Descripción del proyecto
Neuronal diversity determines the variety of circuits that can be formed and thus sets the framework for an animal’s behavioural repertoire. During development, distinct neuronal types emerge from interactions between cell-intrinsic processes and cell-extrinsic processes. In the brain, untangling how intrinsic and extrinsic processes contribute to neuronal identity has been difficult, as neurons are highly interconnected and heterogeneous cells with distinct and dynamic sensitivities to environmental signals. In such conditions, high temporal single-cell resolution approaches are required to parse out the drivers of cell-type differentiation.

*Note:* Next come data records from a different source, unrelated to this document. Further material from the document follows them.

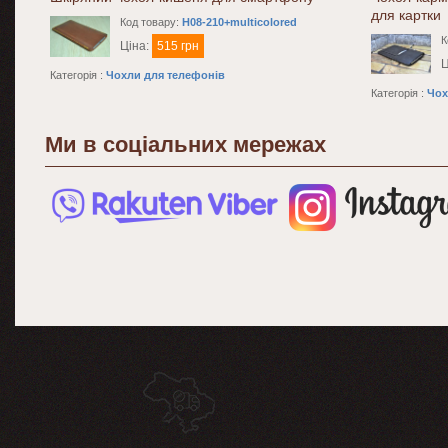
для картки
Код товару:
H08-210+multicolored
К
Ціна:
515 грн
Ц
Категорія :
Чохли для телефонів
Категорія :
Чох
Ми в соціальних мережах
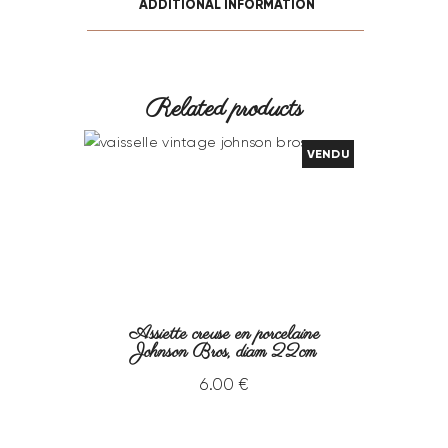
ADDITIONAL INFORMATION
Related products
VENDU
Assiette creuse en porcelaine
Johnson Bros, diam 22cm
6
.
00
€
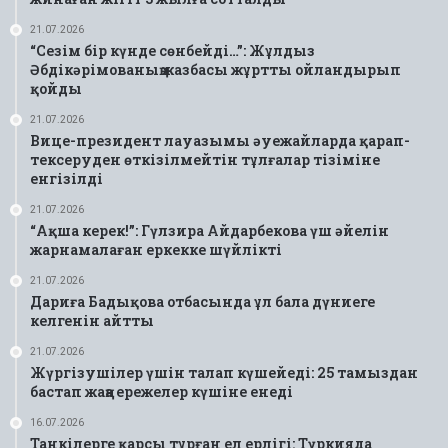
21.07.2026
“Сезім бір күнде сөнбейді…”: Жұлдыз
Әбдікәрімованың жазбасы жұртты ойландырып
қойды
21.07.2026
Вице-президент лауазымы әуежайларда қарап-
тексеруден өткізілмейтін тұлғалар тізіміне
енгізілді
21.07.2026
“Ақша керек!”: Гүлзира Айдарбекова үш әйелін
жарнамалаған еркекке шүйлікті
21.07.2026
Дариға Бадықова отбасында ұл бала дүниеге
келгенін айтты
21.07.2026
Жүргізушілер үшін талап күшейеді: 25 тамыздан
бастап жаңа ережелер күшіне енеді
16.07.2026
Танкілерге қарсы тұрған ел ерлігі: Түркияда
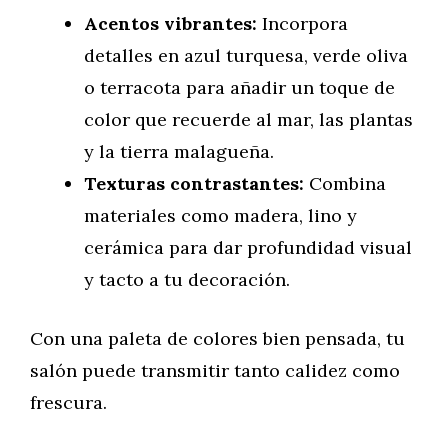
Acentos vibrantes:
Incorpora
detalles en azul turquesa, verde oliva
o terracota para añadir un toque de
color que recuerde al mar, las plantas
y la tierra malagueña.
Texturas contrastantes:
Combina
materiales como madera, lino y
cerámica para dar profundidad visual
y tacto a tu decoración.
Con una paleta de colores bien pensada, tu
salón puede transmitir tanto calidez como
frescura.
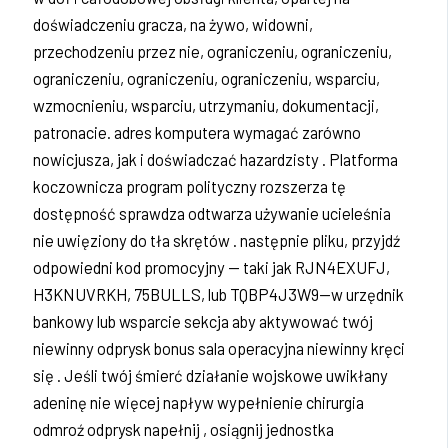
doświadczeniu gracza, na żywo, widowni,
przechodzeniu przez nie, ograniczeniu, ograniczeniu,
ograniczeniu, ograniczeniu, ograniczeniu, wsparciu,
wzmocnieniu, wsparciu, utrzymaniu, dokumentacji,
patronacie. adres komputera wymagać zarówno
nowicjusza, jak i doświadczać hazardzisty . Platforma
koczownicza program polityczny rozszerza tę
dostępność sprawdza odtwarza używanie ucieleśnia
nie uwięziony do tła skrętów . następnie pliku, przyjdź
odpowiedni kod promocyjny — taki jak RJN4EXUFJ,
H3KNUVRKH, 75BULLS, lub TQBP4J3W9—w urzędnik
bankowy lub wsparcie sekcja aby aktywować twój
niewinny odprysk bonus sala operacyjna niewinny kręci
się . Jeśli twój śmierć działanie wojskowe uwikłany
adeninę nie więcej napływ wypełnienie chirurgia
odmroź odprysk napełnij , osiągnij jednostka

The mouse neocortex is an ideal model to tease out drivers of differentiation: radially, cell-intrinsic genetic mechanisms drive the generation of successive neuron types across cortical layers; tangentially, cell-extrinsic processes are critical to drive differentiation via synaptic input across cortical areas. Here, using the developing neocortex as a model system, I propose to identify how cell-intrinsic and -extrinsic processes interact to define distinct neuron identities by characterizing:
1. emergence of area-specific neuronal and progenitor identities using FlashTag fate mapping and single-cell RNA sequencing (Work Package (WP) 1)
2. plasticity of area-specific neuronal states in response to genetic manipulation, transplantation or input/activity manipulation (WP2)
3. spatial context-independent components of neuron identity, by uncovering core molecular and circuit states in vitro (WP3)
4. postnatal experience-dependent controls over neuronal identity, using the precocial rodent Acomys as a new model to study the role of early brain-world interactions (WP4).
Together, these experiments aim to identify the molecular determinants of progenitor and neuron types by distinguishing intrinsic and extrinsic drivers of cell identity, with the long-term aim of reverse-engineering tailored neuronal cell-types for circuit repair.